The prompt template itself is clean and well-organized — but the real power isn’t in the template. It’s in the infrastructure around it that dynamically populates every section with the right information at the right moment. Without context engineering, this same agent would just spit out a generic “top 10 gifts for cooking lovers” list. With it — backed by Bedrock Knowledge Bases for retrieval, AgentCore Memory for personalization, and AgentCore Gateway for lean tool management — the agent knows your budget, knows what you’ve already given, knows what’s actually in stock and on sale, and tailors everything accordingly.
That’s the difference between a demo and a production system.
Conclusion
The shift from prompt engineering to context engineering isn’t a trend — it’s the natural consequence of building AI systems that do real work. The moment your agent needs memory, tools, personalization, and domain knowledge to function, the prompt becomes just one moving part in a much larger machine. What actually determines whether your system works in production is what surrounds that prompt: how you retrieve information, how you compress it, how you order it, and how you keep it from going stale.

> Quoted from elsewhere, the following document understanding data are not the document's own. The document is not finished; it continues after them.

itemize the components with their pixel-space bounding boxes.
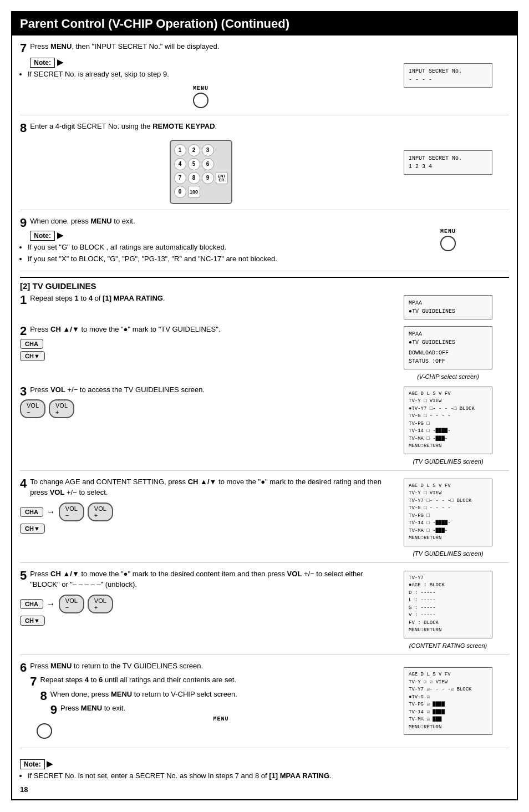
bottom-note-label: Note: [20,759,45,769]
tg-step5-vol-minus[interactable]: VOL− [59,595,84,613]
tg-steps6-9-right: AGE D L S V FV TV-Y ☑ ☑ VIEW TV-Y7 ☑- - … [387,661,509,742]
tg-step5-screen: TV-Y7 ●AGE : BLOCK D : ----- L : ----- S… [404,571,492,638]
tg-step1-bold1: 1 [74,294,78,302]
tg-step2-btns: CHA CH▼ [20,339,382,361]
s4-line2: TV-Y7 □- - - -□ BLOCK [409,498,487,505]
tg-step4-label: (TV GUIDELINES screen) [413,550,483,557]
s69-line2: TV-Y7 ☑- - - -☑ BLOCK [409,686,487,694]
step8-section: 8 Enter a 4-digit SECRET No. using the R… [20,121,509,210]
s69-line5: TV-14 ☑ ████ [409,709,487,717]
tg-step6-num: 6 [20,661,27,675]
s4-line1: TV-Y □ VIEW [409,490,487,498]
step9-bullet2: If you set "X" to BLOCK, "G", "PG", "PG-… [28,253,382,265]
step7-note: Note: ▶ [20,55,382,69]
key-0[interactable]: 0 [174,186,186,198]
step8-bold: REMOTE KEYPAD [152,122,215,130]
key-8[interactable]: 8 [188,172,200,184]
step8-text: 8 Enter a 4-digit SECRET No. using the R… [20,121,382,132]
tg-step2-right: MPAA ●TV GUIDELINES DOWNLOAD:OFF STATUS … [387,324,509,380]
tg-step1-left: 1 Repeat steps 1 to 4 of [1] MPAA RATING… [20,293,387,322]
tg-step3-num: 3 [20,384,27,399]
step8-num: 8 [20,121,27,135]
tg-step9-menu-btn[interactable] [37,723,52,739]
tg-step4-left: 4 To change AGE and CONTENT SETTING, pre… [20,476,387,557]
s69-line6: TV-MA ☑ ███ [409,716,487,724]
tg-step6-bold: MENU [50,662,72,670]
tg-step3-vol-minus[interactable]: VOL− [20,399,45,418]
tg-step4-bold2: VOL [50,488,65,496]
s3-line0: AGE D L S V FV [409,390,487,398]
s5-line1: ●AGE : BLOCK [409,582,487,590]
tg-step5-cha-row: CHA → VOL− VOL+ [20,595,382,613]
tg-step5-cha-btn[interactable]: CHA [20,599,43,609]
note-arrow-9: ▶ [57,231,63,240]
tg-step4-vol-plus[interactable]: VOL+ [88,503,113,521]
key-enter[interactable]: ENTER [216,172,228,184]
tg-step3-vol-plus[interactable]: VOL+ [49,399,74,418]
tg-step7: 7 Repeat steps 4 to 6 until all ratings … [20,674,382,686]
step7-bullets: If SECRET No. is already set, skip to st… [28,69,382,80]
tg-step1-right: MPAA ●TV GUIDELINES [387,293,509,322]
tg-step4-right: AGE D L S V FV TV-Y □ VIEW TV-Y7 □- - - … [387,476,509,557]
key-3[interactable]: 3 [202,144,214,156]
key-100[interactable]: 100 [188,186,200,198]
step9-right: MENU [387,216,509,265]
s3-line3: TV-G □ - - - - [409,413,487,420]
tg-step4-cha-btn[interactable]: CHA [20,507,43,517]
tg-step9-num: 9 [50,703,57,717]
key-2[interactable]: 2 [188,144,200,156]
tg-step5-bold1: CH ▲/▼ [50,570,79,578]
tg-step4-chv-btn[interactable]: CH▼ [20,524,45,534]
screen8-line2: 1 2 3 4 [409,163,487,171]
tg-step2-cha-btn[interactable]: CHA [20,339,43,349]
tg-step7-num: 7 [30,674,37,689]
bottom-note-arrow: ▶ [47,759,53,768]
tg-step1-bold2: 4 [89,294,93,302]
tg-step4-num: 4 [20,476,27,491]
tg-step4-btns: CHA → VOL− VOL+ CH▼ [20,503,382,534]
step7-menu-text: MENU [20,85,382,92]
step7-right: INPUT SECRET No. - - - - [387,41,509,109]
tv-guidelines-header-section: [2] TV GUIDELINES [20,281,509,291]
tg-step4-vol-minus[interactable]: VOL− [59,503,84,521]
screen7-line2: - - - - [409,75,487,84]
step9-section: 9 When done, press MENU to exit. Note: ▶… [20,216,509,271]
key-4[interactable]: 4 [174,158,186,170]
key-6[interactable]: 6 [202,158,214,170]
step8-left: 8 Enter a 4-digit SECRET No. using the R… [20,121,387,204]
step9-menu-btn[interactable] [440,236,456,251]
tg-step2-chv-row: CH▼ [20,351,382,361]
s2-line4: DOWNLOAD:OFF [409,349,487,357]
tg-step1-num: 1 [20,293,27,307]
tg-step2-btn-row: CHA [20,339,382,349]
tv-guidelines-divider [20,277,509,278]
s4-line7: MENU:RETURN [409,535,487,542]
key-7[interactable]: 7 [174,172,186,184]
key-5[interactable]: 5 [188,158,200,170]
step9-left: 9 When done, press MENU to exit. Note: ▶… [20,216,387,265]
key-9[interactable]: 9 [202,172,214,184]
step7-desc: , then "INPUT SECRET No." will be displa… [72,42,219,50]
tg-step5-vol-plus[interactable]: VOL+ [88,595,113,613]
note-label-9: Note: [30,231,55,241]
s5-line0: TV-Y7 [409,575,487,582]
keypad-row1: 1 2 3 [174,144,228,156]
tg-step2-num: 2 [20,324,27,338]
tg-step3-left: 3 Press VOL +/− to access the TV GUIDELI… [20,384,387,465]
s5-line6: FV : BLOCK [409,620,487,627]
bottom-note: Note: ▶ If SECRET No. is not set, enter … [20,754,509,782]
s4-line6: TV-MA □ -███- [409,527,487,535]
tg-step2-chv-btn[interactable]: CH▼ [20,351,45,361]
key-1[interactable]: 1 [174,144,186,156]
page-title: Parent Control (V-CHIP Operation) (Conti… [12,12,517,35]
tg-step4-chv-row: CH▼ [20,524,382,534]
step7-menu-btn[interactable] [193,93,208,108]
s69-line7: MENU:RETURN [409,724,487,732]
step7-text: 7 Press MENU, then "INPUT SECRET No." wi… [20,41,382,52]
step9-text: 9 When done, press MENU to exit. [20,216,382,227]
tg-step5-chv-btn[interactable]: CH▼ [20,616,45,626]
tg-step5-btns: CHA → VOL− VOL+ CH▼ [20,595,382,626]
s69-line4: TV-PG ☑ ████ [409,701,487,709]
s5-line2: D : ----- [409,590,487,597]
s69-line0: AGE D L S V FV [409,671,487,679]
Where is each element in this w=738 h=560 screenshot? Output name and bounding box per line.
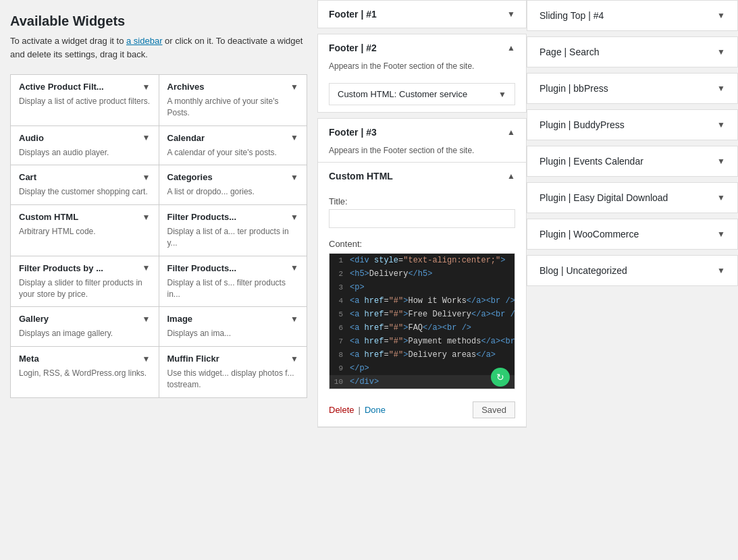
right-section-plugin-events-calendar[interactable]: Plugin | Events Calendar ▼ — [527, 146, 738, 177]
code-editor[interactable]: 1<div style="text-align:center;">2<h5>De… — [329, 253, 515, 389]
widget-header[interactable]: Gallery ▼ — [19, 314, 151, 324]
desc-text-start: To activate a widget drag it to — [10, 36, 124, 46]
panel-description: To activate a widget drag it to a sideba… — [10, 34, 307, 61]
right-section-plugin-easy-digital[interactable]: Plugin | Easy Digital Download ▼ — [527, 182, 738, 213]
footer1-header[interactable]: Footer | #1 ▼ — [318, 1, 526, 28]
widget-chevron-down-icon: ▼ — [142, 354, 151, 364]
delete-link[interactable]: Delete — [329, 405, 354, 415]
available-widgets-panel: Available Widgets To activate a widget d… — [0, 0, 317, 560]
widget-chevron-down-icon: ▼ — [142, 263, 151, 273]
widget-chevron-down-icon: ▼ — [142, 213, 151, 222]
code-line-3: 3<p> — [330, 281, 515, 294]
panel-title: Available Widgets — [10, 13, 307, 29]
right-section-title: Blog | Uncategorized — [539, 265, 627, 276]
right-section-sliding-top[interactable]: Sliding Top | #4 ▼ — [527, 0, 738, 31]
widget-desc: Login, RSS, & WordPress.org links. — [19, 368, 151, 379]
widget-name: Categories — [167, 172, 213, 182]
widget-chevron-down-icon: ▼ — [290, 213, 298, 222]
right-section-chevron-down-icon: ▼ — [717, 47, 725, 57]
right-section-plugin-buddypress[interactable]: Plugin | BuddyPress ▼ — [527, 109, 738, 140]
widget-item-gallery[interactable]: Gallery ▼ Displays an image gallery. — [11, 307, 159, 346]
widget-item-meta[interactable]: Meta ▼ Login, RSS, & WordPress.org links… — [11, 347, 159, 397]
title-input[interactable] — [329, 209, 515, 228]
footer2-desc: Appears in the Footer section of the sit… — [318, 61, 526, 78]
widget-chevron-down-icon: ▼ — [290, 314, 298, 324]
widget-item-custom-html[interactable]: Custom HTML ▼ Arbitrary HTML code. — [11, 205, 159, 256]
widget-actions: Delete | Done Saved — [318, 396, 526, 426]
widget-header[interactable]: Muffin Flickr ▼ — [167, 354, 299, 364]
widget-chevron-down-icon: ▼ — [142, 133, 151, 142]
line-number: 8 — [330, 351, 350, 359]
widget-header[interactable]: Archives ▼ — [167, 82, 299, 92]
footer3-header[interactable]: Footer | #3 ▲ — [318, 119, 526, 146]
right-section-chevron-down-icon: ▼ — [717, 120, 725, 130]
code-line-7: 7<a href="#">Payment methods</a><br /> — [330, 335, 515, 348]
widget-item-filter-products-by[interactable]: Filter Products by ... ▼ Display a slide… — [11, 256, 159, 307]
widget-name: Muffin Flickr — [167, 354, 219, 364]
widget-header[interactable]: Active Product Filt... ▼ — [19, 82, 151, 92]
widget-item-image[interactable]: Image ▼ Displays an ima... — [159, 307, 307, 346]
widget-name: Custom HTML — [19, 212, 78, 222]
widget-item-categories[interactable]: Categories ▼ A list or dropdo... gories. — [159, 165, 307, 204]
widget-item-archives[interactable]: Archives ▼ A monthly archive of your sit… — [159, 75, 307, 125]
action-links: Delete | Done — [329, 405, 386, 415]
custom-html-header[interactable]: Custom HTML ▲ — [318, 163, 526, 190]
custom-html-customer-title: Custom HTML: Customer service — [338, 89, 467, 99]
footer2-header[interactable]: Footer | #2 ▲ — [318, 34, 526, 61]
custom-html-customer-header[interactable]: Custom HTML: Customer service ▼ — [330, 84, 515, 105]
widget-item-audio[interactable]: Audio ▼ Displays an audio player. — [11, 126, 159, 165]
code-line-8: 8<a href="#">Delivery areas</a> — [330, 348, 515, 362]
right-section-chevron-down-icon: ▼ — [717, 84, 725, 93]
widget-name: Filter Products... — [167, 263, 237, 273]
widget-header[interactable]: Image ▼ — [167, 314, 299, 324]
refresh-button[interactable]: ↻ — [491, 368, 510, 387]
right-section-plugin-bbpress[interactable]: Plugin | bbPress ▼ — [527, 73, 738, 104]
widget-item-calendar[interactable]: Calendar ▼ A calendar of your site's pos… — [159, 126, 307, 165]
widget-desc: A list or dropdo... gories. — [167, 186, 299, 198]
widget-header[interactable]: Categories ▼ — [167, 172, 299, 182]
right-section-title: Sliding Top | #4 — [539, 10, 604, 21]
widget-header[interactable]: Custom HTML ▼ — [19, 212, 151, 222]
widget-desc: Display a list of s... filter products i… — [167, 277, 299, 300]
footer3-desc: Appears in the Footer section of the sit… — [318, 146, 526, 162]
widget-item-filter-products2[interactable]: Filter Products... ▼ Display a list of s… — [159, 256, 307, 307]
custom-html-customer-chevron-down-icon: ▼ — [498, 90, 506, 99]
widget-item-cart[interactable]: Cart ▼ Display the customer shopping car… — [11, 165, 159, 204]
center-panel: Footer | #1 ▼ Footer | #2 ▲ Appears in t… — [317, 0, 527, 560]
line-content: <a href="#">FAQ</a><br /> — [350, 323, 471, 333]
line-number: 2 — [330, 270, 350, 278]
right-section-plugin-woocommerce[interactable]: Plugin | WooCommerce ▼ — [527, 219, 738, 250]
widget-item-filter-products[interactable]: Filter Products... ▼ Display a list of a… — [159, 205, 307, 256]
right-section-blog-uncategorized[interactable]: Blog | Uncategorized ▼ — [527, 255, 738, 286]
right-section-title: Plugin | BuddyPress — [539, 119, 625, 130]
widget-desc: A calendar of your site's posts. — [167, 147, 299, 159]
widget-chevron-down-icon: ▼ — [290, 263, 298, 273]
right-section-title: Plugin | WooCommerce — [539, 229, 639, 240]
widget-header[interactable]: Audio ▼ — [19, 133, 151, 143]
right-section-chevron-down-icon: ▼ — [717, 157, 725, 166]
widget-header[interactable]: Cart ▼ — [19, 172, 151, 182]
widget-name: Meta — [19, 354, 39, 364]
widget-item-active-product-filter[interactable]: Active Product Filt... ▼ Display a list … — [11, 75, 159, 125]
widget-header[interactable]: Meta ▼ — [19, 354, 151, 364]
widget-chevron-down-icon: ▼ — [290, 133, 298, 142]
footer1-chevron-down-icon: ▼ — [507, 9, 515, 19]
done-link[interactable]: Done — [365, 405, 386, 415]
widget-name: Filter Products... — [167, 212, 237, 222]
saved-button[interactable]: Saved — [473, 401, 515, 418]
widget-header[interactable]: Filter Products... ▼ — [167, 263, 299, 273]
sidebar-link[interactable]: a sidebar — [126, 36, 162, 46]
widget-header[interactable]: Filter Products by ... ▼ — [19, 263, 151, 273]
line-content: <a href="#">Delivery areas</a> — [350, 350, 496, 360]
widget-header[interactable]: Filter Products... ▼ — [167, 212, 299, 222]
custom-html-title: Custom HTML — [329, 171, 393, 181]
right-section-title: Plugin | bbPress — [539, 83, 608, 94]
code-line-9: 9</p> — [330, 362, 515, 375]
widget-desc: Displays an image gallery. — [19, 328, 151, 339]
widget-chevron-down-icon: ▼ — [290, 82, 298, 92]
code-line-6: 6<a href="#">FAQ</a><br /> — [330, 321, 515, 335]
right-section-page-search[interactable]: Page | Search ▼ — [527, 36, 738, 67]
code-line-10: 10</div> — [330, 375, 515, 389]
widget-item-muffin-flickr[interactable]: Muffin Flickr ▼ Use this widget... displ… — [159, 347, 307, 397]
widget-header[interactable]: Calendar ▼ — [167, 133, 299, 143]
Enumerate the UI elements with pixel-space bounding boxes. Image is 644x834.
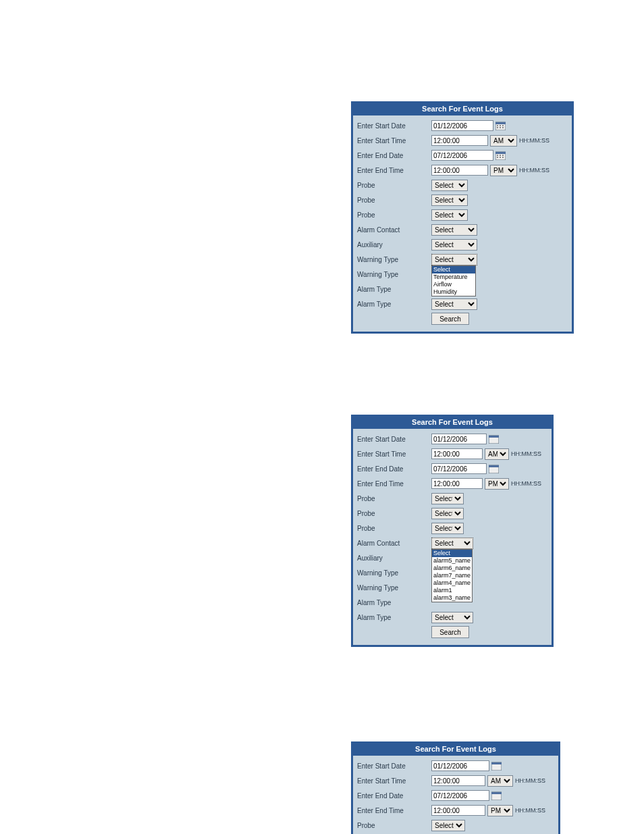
probe-select-1[interactable]: Select (431, 493, 464, 504)
start-date-label: Enter Start Date (357, 762, 431, 770)
dropdown-option[interactable]: alarm6_name (432, 565, 472, 572)
dropdown-option[interactable]: alarm4_name (432, 579, 472, 587)
probe-label: Probe (357, 211, 431, 219)
svg-rect-7 (502, 127, 504, 128)
end-time-input[interactable] (431, 805, 485, 816)
warning-type-label: Warning Type (357, 256, 431, 263)
dropdown-option[interactable]: Airflow (432, 281, 475, 288)
panel-title: Search For Event Logs (353, 744, 558, 756)
svg-rect-9 (495, 152, 506, 154)
calendar-icon[interactable] (489, 434, 499, 444)
dropdown-option[interactable]: Humidity (432, 288, 475, 296)
calendar-icon[interactable] (491, 791, 502, 800)
dropdown-option[interactable]: alarm3_name (432, 594, 472, 602)
start-time-input[interactable] (431, 448, 483, 459)
alarm-contact-select[interactable]: Select (431, 224, 477, 236)
svg-rect-5 (497, 127, 498, 128)
start-time-input[interactable] (431, 135, 488, 146)
svg-rect-4 (502, 125, 504, 126)
start-date-input[interactable] (431, 760, 489, 771)
end-date-input[interactable] (431, 150, 493, 161)
calendar-icon[interactable] (489, 464, 499, 473)
end-time-input[interactable] (431, 478, 483, 489)
time-hint: HH:MM:SS (511, 450, 541, 457)
search-event-logs-panel-1: Search For Event Logs Enter Start Date E… (351, 101, 574, 334)
start-ampm-select[interactable]: AM (485, 448, 509, 460)
svg-rect-17 (489, 436, 499, 438)
calendar-icon[interactable] (495, 151, 506, 160)
probe-label: Probe (357, 822, 431, 829)
search-button[interactable]: Search (431, 626, 469, 638)
alarm-type-label: Alarm Type (357, 599, 431, 606)
svg-rect-23 (491, 792, 502, 794)
start-time-label: Enter Start Time (357, 450, 431, 458)
start-date-label: Enter Start Date (357, 436, 431, 443)
search-event-logs-panel-2: Search For Event Logs Enter Start Date E… (351, 415, 554, 647)
start-time-label: Enter Start Time (357, 137, 431, 145)
dropdown-option[interactable]: alarm7_name (432, 572, 472, 579)
alarm-type-label: Alarm Type (357, 286, 431, 293)
alarm-type-label: Alarm Type (357, 301, 431, 308)
dropdown-option[interactable]: Temperature (432, 273, 475, 281)
end-ampm-select[interactable]: PM (490, 165, 517, 176)
auxiliary-select[interactable]: Select (431, 239, 477, 251)
alarm-type-select-2[interactable]: Select (431, 612, 473, 623)
alarm-contact-select[interactable]: Select (431, 538, 473, 549)
time-hint: HH:MM:SS (511, 480, 541, 487)
start-date-input[interactable] (431, 120, 493, 131)
probe-select-3[interactable]: Select (431, 523, 464, 534)
probe-label: Probe (357, 525, 431, 532)
start-date-input[interactable] (431, 434, 487, 444)
time-hint: HH:MM:SS (519, 167, 549, 174)
warning-type-label: Warning Type (357, 584, 431, 592)
probe-select-3[interactable]: Select (431, 209, 468, 221)
alarm-contact-label: Alarm Contact (357, 226, 431, 234)
panel-title: Search For Event Logs (353, 417, 552, 429)
end-date-label: Enter End Date (357, 465, 431, 473)
start-time-label: Enter Start Time (357, 777, 431, 785)
svg-rect-3 (500, 125, 501, 126)
panel-title: Search For Event Logs (353, 103, 572, 115)
md-end-time-input[interactable] (431, 165, 488, 176)
alarm-type-select-2[interactable]: Select (431, 298, 477, 310)
time-hint: HH:MM:SS (519, 137, 549, 144)
start-ampm-select[interactable]: AM (490, 135, 517, 147)
svg-rect-10 (497, 155, 498, 156)
start-ampm-select[interactable]: AM (487, 775, 513, 787)
end-ampm-select[interactable]: PM (485, 478, 509, 490)
time-hint: HH:MM:SS (515, 807, 545, 814)
end-date-label: Enter End Date (357, 152, 431, 159)
calendar-icon[interactable] (491, 761, 502, 771)
search-button[interactable]: Search (431, 313, 469, 325)
alarm-contact-label: Alarm Contact (357, 540, 431, 547)
svg-rect-14 (500, 157, 501, 158)
probe-label: Probe (357, 182, 431, 189)
calendar-icon[interactable] (495, 121, 506, 130)
search-event-logs-panel-3: Search For Event Logs Enter Start Date E… (351, 741, 560, 834)
end-time-label: Enter End Time (357, 480, 431, 488)
svg-rect-19 (489, 465, 499, 467)
auxiliary-label: Auxiliary (357, 241, 431, 249)
probe-select-2[interactable]: Select (431, 194, 468, 206)
probe-label: Probe (357, 510, 431, 517)
dropdown-option[interactable]: alarm5_name (432, 557, 472, 565)
end-date-input[interactable] (431, 463, 487, 474)
end-date-input[interactable] (431, 790, 489, 801)
end-ampm-select[interactable]: PM (487, 805, 513, 816)
probe-select-2[interactable]: Select (431, 508, 464, 519)
auxiliary-label: Auxiliary (357, 554, 431, 562)
dropdown-option[interactable]: Select (432, 266, 475, 273)
start-time-input[interactable] (431, 775, 485, 786)
warning-type-dropdown-list[interactable]: Select Temperature Airflow Humidity (431, 265, 476, 296)
alarm-contact-dropdown-list[interactable]: Select alarm5_name alarm6_name alarm7_na… (431, 549, 473, 602)
probe-label: Probe (357, 197, 431, 204)
probe-select-1[interactable]: Select (431, 180, 468, 191)
svg-rect-11 (500, 155, 501, 156)
dropdown-option[interactable]: Select (432, 550, 472, 557)
warning-type-select-1[interactable]: Select (431, 254, 477, 265)
probe-label: Probe (357, 495, 431, 502)
probe-select-1[interactable]: Select (431, 820, 465, 831)
dropdown-option[interactable]: alarm1 (432, 587, 472, 594)
end-time-label: Enter End Time (357, 167, 431, 174)
end-date-label: Enter End Date (357, 792, 431, 800)
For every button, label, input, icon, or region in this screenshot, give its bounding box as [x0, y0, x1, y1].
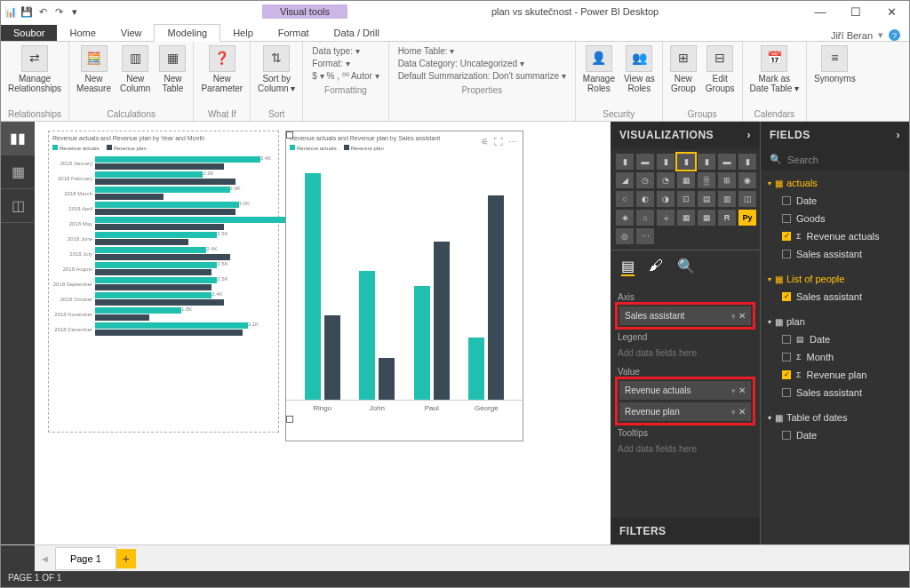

The challenges are real — context windows are finite and expensive, models lose focus as context grows, outdated facts corrupt your agent’s reasoning, and too many tools create more confusion than capability.
But every one of these problems has a known set of solutions. Select only what’s relevant.
Compress what’s old.
Order what remains deliberately.
Isolate what doesn’t belong together.
Format everything so the model can parse it cleanly.
If there’s one takeaway from this entire post, it’s this: prompt engineering is about what you say to the model. Context engineering is about what the model sees before you say anything. Master that distinction, and you’re building AI systems that don’t just demo well — they hold up when real users show up with real problems.